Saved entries
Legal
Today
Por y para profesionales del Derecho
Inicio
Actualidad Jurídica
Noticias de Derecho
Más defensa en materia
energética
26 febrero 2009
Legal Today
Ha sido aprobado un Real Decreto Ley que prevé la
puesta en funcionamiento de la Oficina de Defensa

==

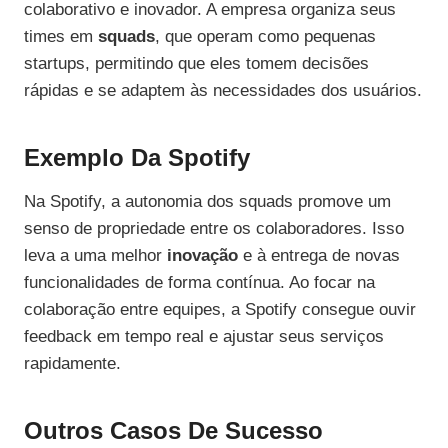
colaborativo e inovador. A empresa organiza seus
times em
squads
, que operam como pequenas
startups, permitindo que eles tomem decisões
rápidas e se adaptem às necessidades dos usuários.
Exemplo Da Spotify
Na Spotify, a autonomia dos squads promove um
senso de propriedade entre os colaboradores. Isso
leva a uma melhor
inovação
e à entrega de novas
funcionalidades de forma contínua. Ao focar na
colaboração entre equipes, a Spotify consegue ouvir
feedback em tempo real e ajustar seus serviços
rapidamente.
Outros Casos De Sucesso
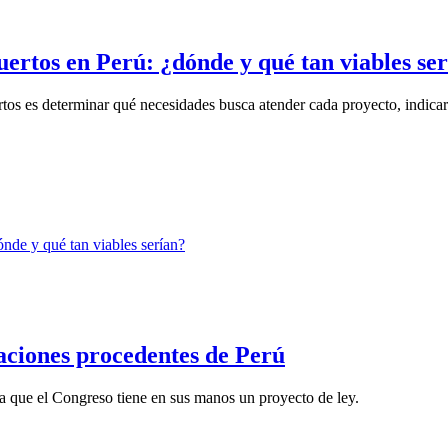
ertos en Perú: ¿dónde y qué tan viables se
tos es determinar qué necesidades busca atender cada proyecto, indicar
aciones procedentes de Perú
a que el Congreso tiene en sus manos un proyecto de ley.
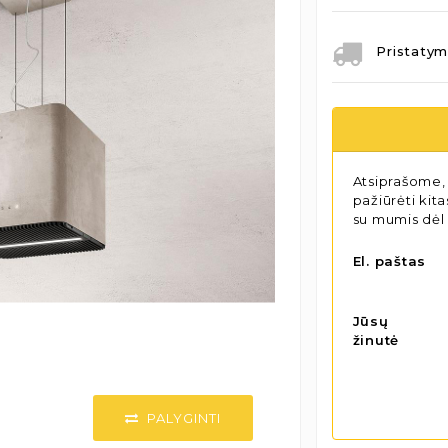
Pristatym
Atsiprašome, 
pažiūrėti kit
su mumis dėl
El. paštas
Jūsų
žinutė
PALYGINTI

▸ The problem
Among the records, find every line with the word "Perú" and copy it.

▸ Problem solution
ertos en Perú: ¿dónde y qué tan viables se
aciones procedentes de Perú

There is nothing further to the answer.